I am, and have for a long time been, persuaded that if the Christian Church were to claim that fulness of the Holy Spirit which is her birthright, her equipment, the greatest of all her needs, the proportion of what we call evangelists to pastors and teachers would be very much larger than it is at present. Touched with this flame, not only a multitude of ministers, but of the laity, who have hardly tasted the ecstasy of soul-winning, would joyously respond to God’s call with a fervent “Here am I, send me!” Then He could and would send them, and they would come back laden with trophies of victory.1 [Note: T. Waugh, Twenty-three Years a Missioner, 65.]
3. Andrew did not wait until the Master had given him full equipment and training. He started with imperfect knowledge. As yet, and for long after, there was an earthly and mistaken element in Andrew’s idea of the Messiah whom he had found. He knew that the Messiah had come, but of the vast consequences to the world, to the soul, of that coming—consequences extending through the sphere of time into the depths of the eternal future, as we find these things developed in the Epistles of St. Paul—of these at such a time he must have had only an indistinct perception. One truth was clearly present to him, whatever else it might involve, and that one truth sufficed to kindle every affection and power of his spirit, to concentrate in its analysis every ray of his understanding,—“We have found the Messiah.” He had seen enough of Jesus in those few hours to be awed, attracted, won,—enough to know instinctively that John was right,—enough to know that here was one whom he could perfectly love and trust,—enough to know that the best thing he could possibly do for those nearest and dearest to himself was to tell them of his own experience.
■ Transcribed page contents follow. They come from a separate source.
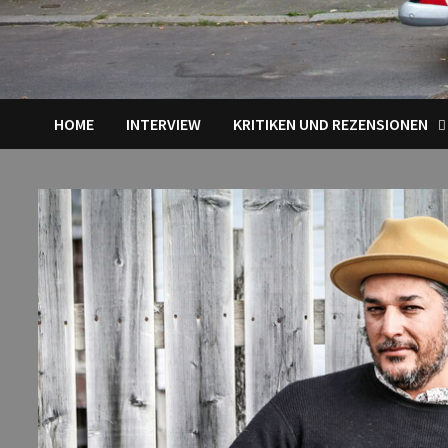
HOME
INTERVIEW
KRITIKEN UND REZENSIONEN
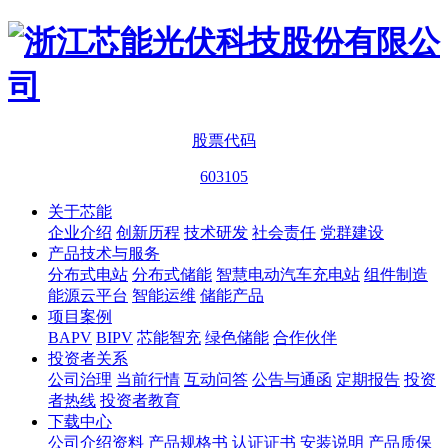
股票代码
603105
关于芯能
企业介绍
创新历程
技术研发
社会责任
党群建设
产品技术与服务
分布式电站
分布式储能
智慧电动汽车充电站
组件制造
能源云平台
智能运维
储能产品
项目案例
BAPV
BIPV
芯能智充
绿色储能
合作伙伴
投资者关系
公司治理
当前行情
互动问答
公告与通函
定期报告
投资
者热线
投资者教育
下载中心
公司介绍资料
产品规格书
认证证书
安装说明
产品质保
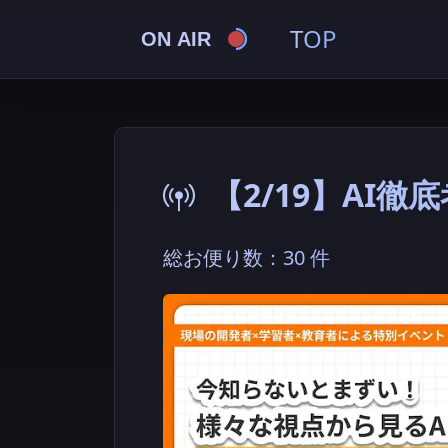
TOP
ON AIR
【2/19】AI徹
総お便り数：30 件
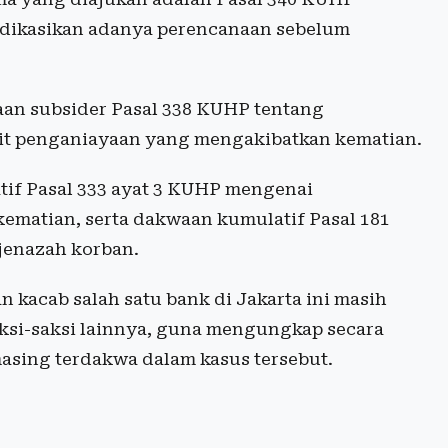
dikasikan adanya perencanaan sebelum
waan subsider Pasal 338 KUHP tentang
ait penganiayaan yang mengakibatkan kematian.
atif Pasal 333 ayat 3 KUHP mengenai
matian, serta dakwaan kumulatif Pasal 181
jenazah korban.
kacab salah satu bank di Jakarta ini masih
ksi-saksi lainnya, guna mengungkap secara
masing terdakwa dalam kasus tersebut.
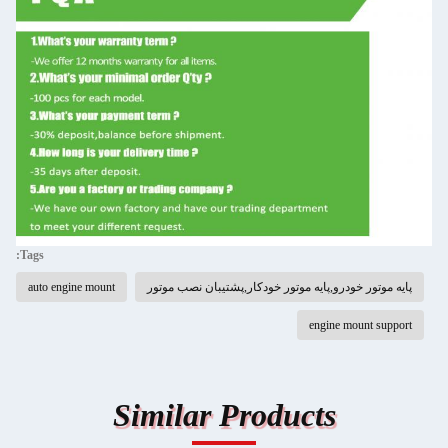
Tags:
پایه موتور خودرو,پایه موتور خودکار,پشتیبان نصب موتور
auto engine mount
engine mount support
Similar Products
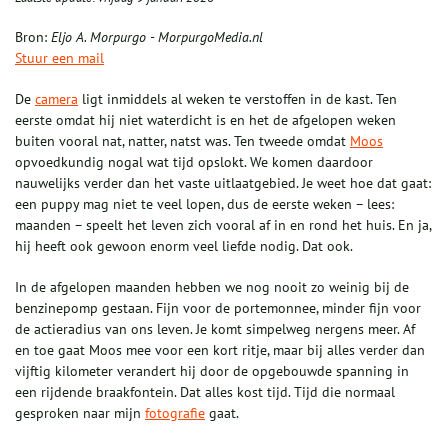
Bron:
Eljo A. Morpurgo - MorpurgoMedia.nl
Stuur een mail
De
camera
ligt inmiddels al weken te verstoffen in de kast. Ten
eerste omdat hij niet waterdicht is en het de afgelopen weken
buiten vooral nat, natter, natst was. Ten tweede omdat
Moos
opvoedkundig nogal wat tijd opslokt. We komen daardoor
nauwelijks verder dan het vaste uitlaatgebied. Je weet hoe dat gaat:
een puppy mag niet te veel lopen, dus de eerste weken – lees:
maanden – speelt het leven zich vooral af in en rond het huis. En ja,
hij heeft ook gewoon enorm veel liefde nodig. Dat ook.
In de afgelopen maanden hebben we nog nooit zo weinig bij de
benzinepomp gestaan. Fijn voor de portemonnee, minder fijn voor
de actieradius van ons leven. Je komt simpelweg nergens meer. Af
en toe gaat Moos mee voor een kort ritje, maar bij alles verder dan
vijftig kilometer verandert hij door de opgebouwde spanning in
een rijdende braakfontein. Dat alles kost tijd. Tijd die normaal
gesproken naar mijn
fotografie
gaat.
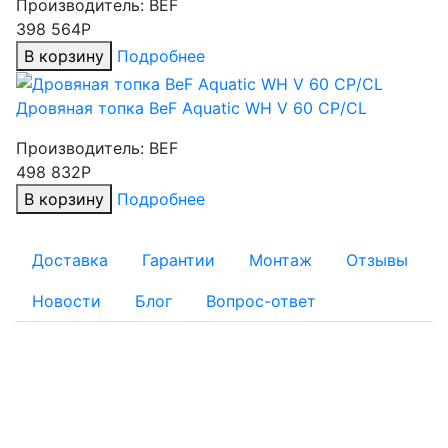
Производитель:
BEF
398 564Р
В корзину
Подробнее
Дровяная топка BeF Aquatic WH V 60 CP/CL
Производитель:
BEF
498 832Р
В корзину
Подробнее
Доставка
Гарантии
Монтаж
Отзывы
Новости
Блог
Вопрос-ответ
ОПЛАТА
Для физических лиц:
Наличный расчет
Безналичный расчет:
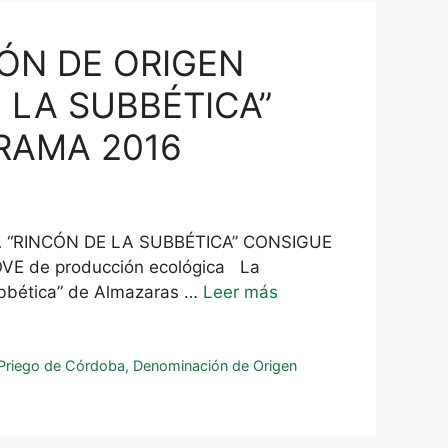
ÓN DE ORIGEN
 LA SUBBÉTICA”
RAMA 2016
 “RINCÓN DE LA SUBBÉTICA” CONSIGUE
VE de producción ecológica La
ubbética” de Almazaras …
Leer más
Priego de Córdoba
,
Denominación de Origen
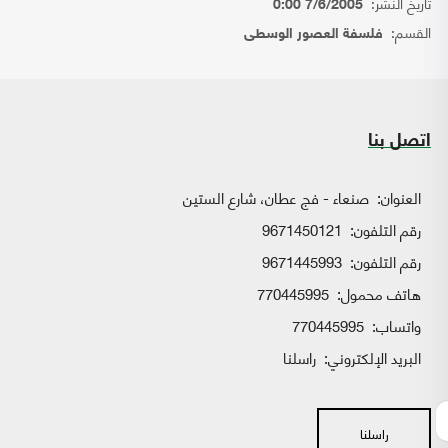
تاريخ النشر:
7/6/2005 0:00
القسم:
فلسفة العصور الوسطى
اتصل بنا
العنوان:
صنعاء - فج عطان، شارع الستين
رقم التلفون:
9671450121
رقم التلفون:
9671445993
هاتف محمول:
770445995
واتساب:
770445995
البريد الإلكتروني:
راسلنا
راسلنا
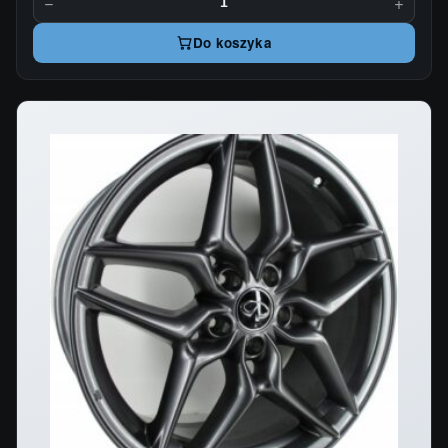
−
+
Do koszyka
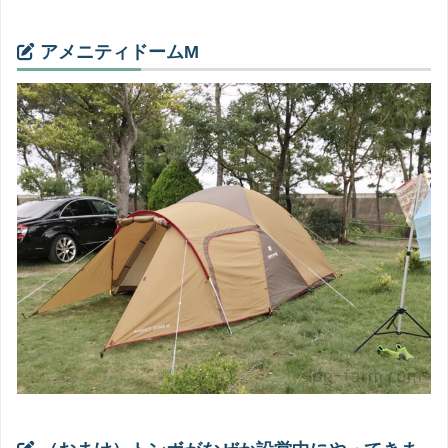
アメニティドームM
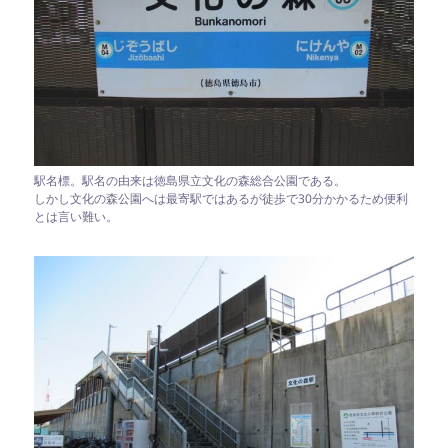
駅名標。駅名の由来は徳島県立文化の森総合公園である。
しかし文化の森公園へは最寄駅ではあるが徒歩で30分かかるため便利
とは言い難い。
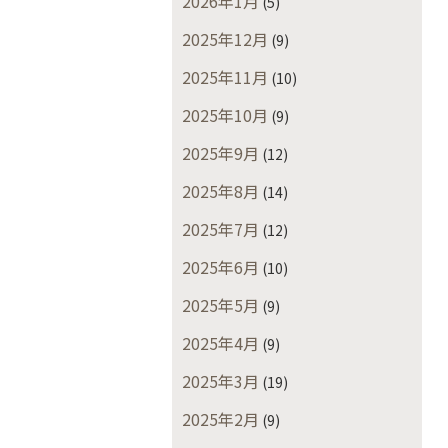
2026年1月
(5)
2025年12月
(9)
2025年11月
(10)
2025年10月
(9)
2025年9月
(12)
2025年8月
(14)
2025年7月
(12)
2025年6月
(10)
2025年5月
(9)
2025年4月
(9)
2025年3月
(19)
2025年2月
(9)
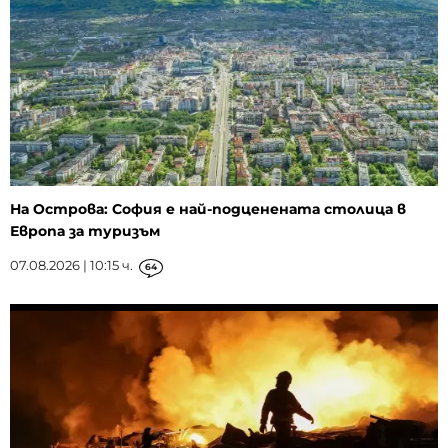
На Острова: София е най-подценената столица в
Европа за туризъм
07.08.2026 | 10:15 ч.
64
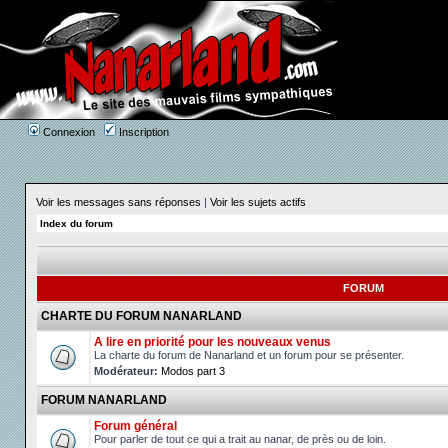
Connexion
Inscription
Voir les messages sans réponses
|
Voir les sujets actifs
Index du forum
FORUM
CHARTE DU FORUM NANARLAND
A lire en priorité pour les nouveaux venus
La charte du forum de Nanarland et un forum pour se présenter.
Modérateur:
Modos part 3
FORUM NANARLAND
Forum général
Pour parler de tout ce qui a trait au nanar, de près ou de loin.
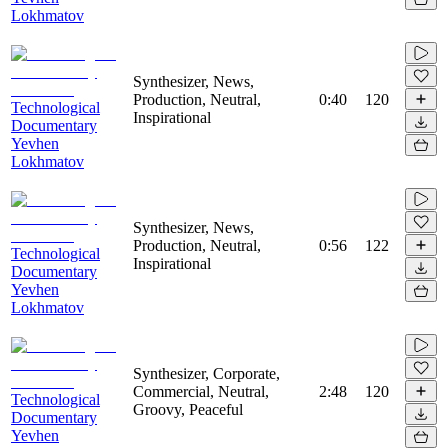
Lokhmatov
Synthesizer, News,
Production, Neutral,
0:40
120
Technological
Inspirational
Documentary
Yevhen
Lokhmatov
Synthesizer, News,
Production, Neutral,
0:56
122
Technological
Inspirational
Documentary
Yevhen
Lokhmatov
Synthesizer, Corporate,
Commercial, Neutral,
2:48
120
Technological
Groovy, Peaceful
Documentary
Yevhen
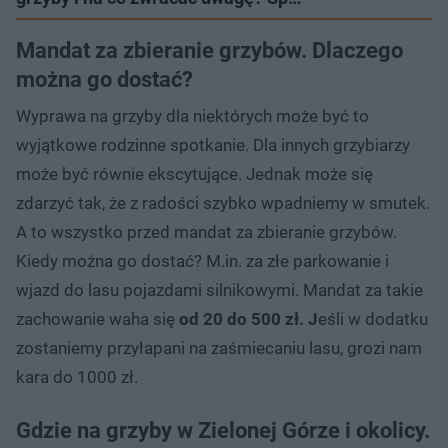
Mandat za zbieranie grzybów. Dlaczego
można go dostać?
Wyprawa na grzyby dla niektórych może być to
wyjątkowe rodzinne spotkanie. Dla innych grzybiarzy
może być równie ekscytujące. Jednak może się
zdarzyć tak, że z radości szybko wpadniemy w smutek.
A to wszystko przed mandat za zbieranie grzybów.
Kiedy można go dostać? M.in. za złe parkowanie i
wjazd do lasu pojazdami silnikowymi. Mandat za takie
zachowanie waha się
od 20 do 500 zł. J
eśli w dodatku
zostaniemy przyłapani na zaśmiecaniu lasu, grozi nam
kara do 1000 zł.
Gdzie na grzyby w Zielonej Górze i okolicy.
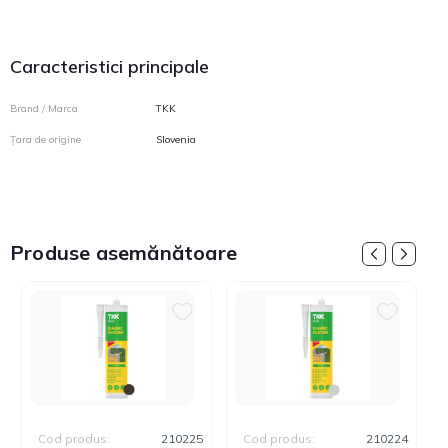
Caracteristici principale
Brand / Marca
TKK
Țara de origine
Slovenia
Produse asemănătoare
Cod produs:
210225
Cod produs:
210224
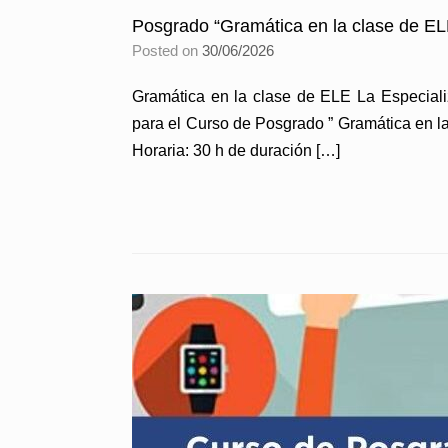
Posgrado “Gramática en la clase de EL
Posted on
30/06/2026
Gramática en la clase de ELE La Especiali
para el Curso de Posgrado ” Gramática en la
Horaria: 30 h de duración […]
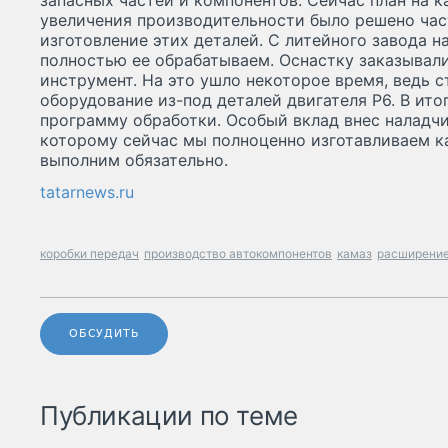
запасных частей и компонентов. Сейчас план на к
увеличения производительности было решено час
изготовление этих деталей. С литейного завода н
полностью ее обрабатываем. Оснастку заказывали
инструмент. На это ушло некоторое время, ведь 
оборудование из-под деталей двигателя Р6. В ит
программу обработки. Особый вклад внес наладчи
которому сейчас мы полноценно изготавливаем ка
выполним обязательно.
tatarnews.ru
коробки передач
производство автокомпонентов
камаз
расширение
ОБСУДИТЬ
Публикации по теме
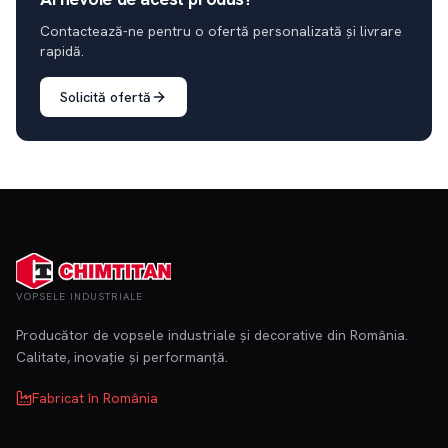
Contactează-ne pentru o ofertă personalizată și livrare
rapidă.
Solicită ofertă
VOPSELE INDUSTRIALE
Producător de vopsele industriale și decorative din România.
Calitate, inovație și performanță.
Fabricat în România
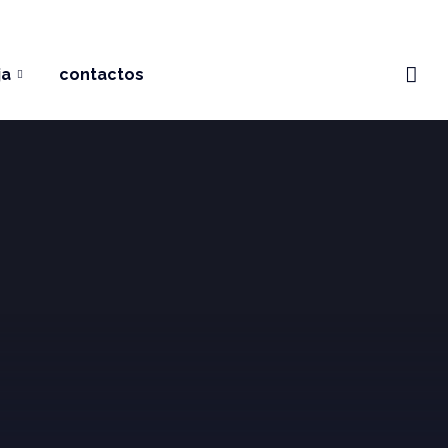
ja
contactos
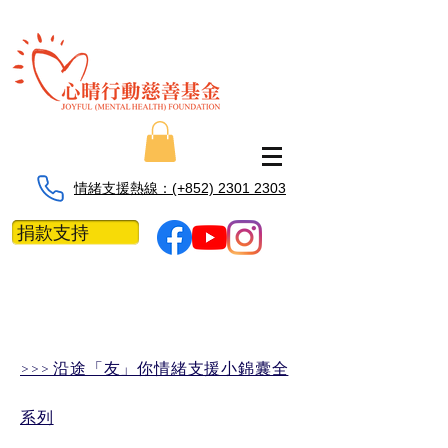
情緒支援熱線：​​(+852) 2301 2303
捐款支持
>>> 沿途「友」你情緒支援小錦囊​全
系列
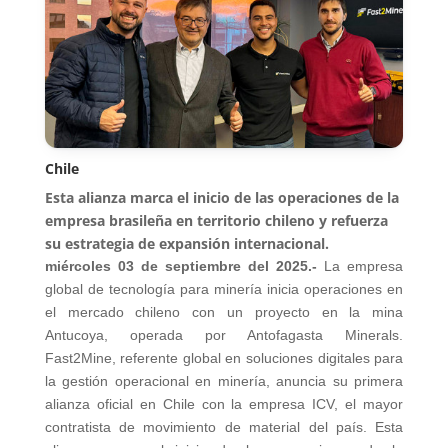
Chile
Esta alianza marca el inicio de las operaciones de la
empresa brasileña en territorio chileno y refuerza
su estrategia de expansión internacional.
miércoles 03 de septiembre del 2025.-
La empresa
global de tecnología para minería inicia operaciones en
el mercado chileno con un proyecto en la mina
Antucoya, operada por Antofagasta Minerals.
Fast2Mine, referente global en soluciones digitales para
la gestión operacional en minería, anuncia su primera
alianza oficial en Chile con la empresa ICV, el mayor
contratista de movimiento de material del país. Esta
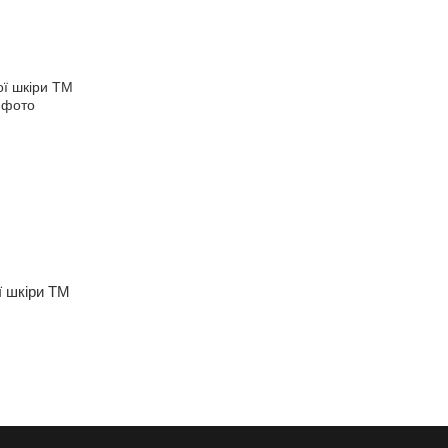
ї шкіри ТМ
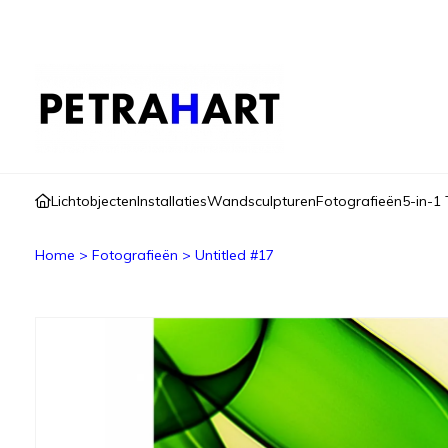
Lichtobjecten
Installaties
Wandsculpturen
Fotografieën
5-in-1 
Home
>
Fotografieën
>
Untitled #17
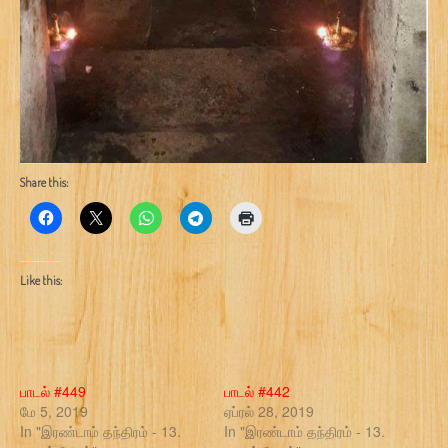
Share this:
Like this:
பாடல் #449
பாடல் #442
மே 5, 2019
ஏப்ரல் 28, 2019
In "இரண்டாம் தந்திரம் - 13.
In "இரண்டாம் தந்திரம் - 13.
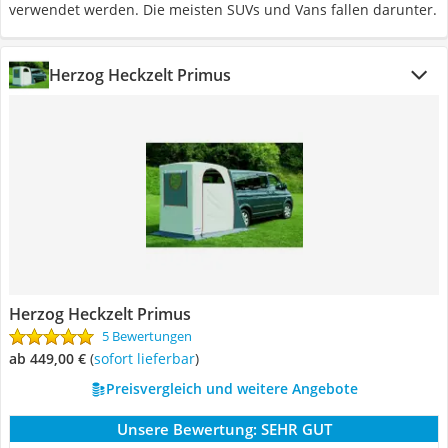
verwendet werden. Die meisten SUVs und Vans fallen darunter.
Herzog Heckzelt Primus
Herzog Heckzelt Primus
5 Bewertungen
ab 449,00 €
(
Sofort lieferbar
)
Preisvergleich und weitere Angebote
Unsere Bewertung:
SEHR GUT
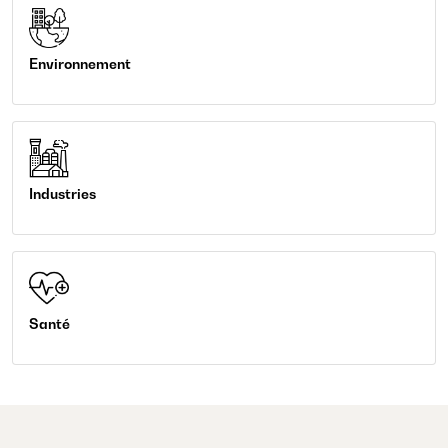
Environnement
Industries
Santé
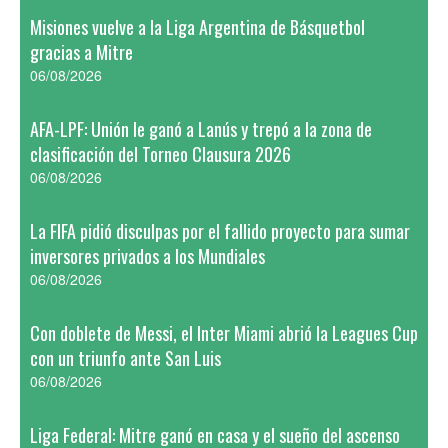
Misiones vuelve a la Liga Argentina de Básquetbol
gracias a Mitre
06/08/2026
AFA-LPF: Unión le ganó a Lanús y trepó a la zona de
clasificación del Torneo Clausura 2026
06/08/2026
La FIFA pidió disculpas por el fallido proyecto para sumar
inversores privados a los Mundiales
06/08/2026
Con doblete de Messi, el Inter Miami abrió la Leagues Cup
con un triunfo ante San Luis
06/08/2026
Liga Federal: Mitre ganó en casa y el sueño del ascenso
In a list of Indian missionaries of Mohammedanism, published in the journal of a religious and philanthropic society of Lahore, says Arnold in The Preaching of Islam, “We find the names of schoolmasters, government clerks in the Canal and Opium Departments, traders, including a dealer in camel carts, an editor of a newspaper, a bookbinder, and a workman in a printing establishment. These men devote the hours of leisure left them after the completion of the day’s labour to the preaching of their religion in the streets and bazaars of Indian cities, seeking to win converts from among Christians and Hindus, whose religious belief they controvert and attack.” This is what constitutes the power of Islam. With no missionary organization, with no missionary order, the religion yet spread over Western Asia and Northern Africa, and retains still its foothold on the soil of Europe. Where the common man believes his religion and spreads it, other men believe it, too.1 [Note: R. E. Speer, A Young Man’s Questions, 55.]
A Great Service
“He brought him unto Jesus.”
“He brought him unto Jesus”; it was the kindest and best service that any human being could do to any other.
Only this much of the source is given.